Exercise directions. From the entries provided below, copy each line that contains the word "Marino".

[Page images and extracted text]

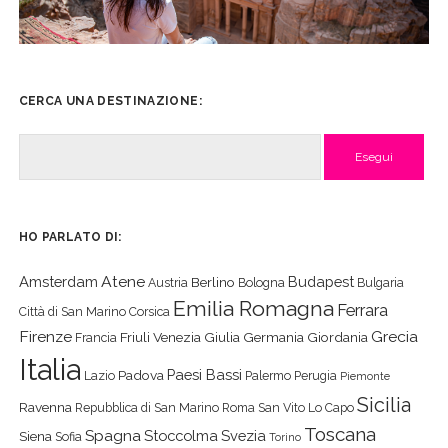
CERCA UNA DESTINAZIONE:
Cerca
HO PARLATO DI:
Atene
Amsterdam
Budapest
Berlino
Austria
Bologna
Bulgaria
Emilia Romagna
Ferrara
Città di San Marino
Corsica
Firenze
Grecia
Friuli Venezia Giulia
Germania
Giordania
Francia
Italia
Paesi Bassi
Padova
Lazio
Palermo
Perugia
Piemonte
Sicilia
Ravenna
Repubblica di San Marino
Roma
San Vito Lo Capo
Toscana
Spagna
Stoccolma
Svezia
Siena
Sofia
Torino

Result of the exercise.
Città di San Marino
Repubblica di San Marino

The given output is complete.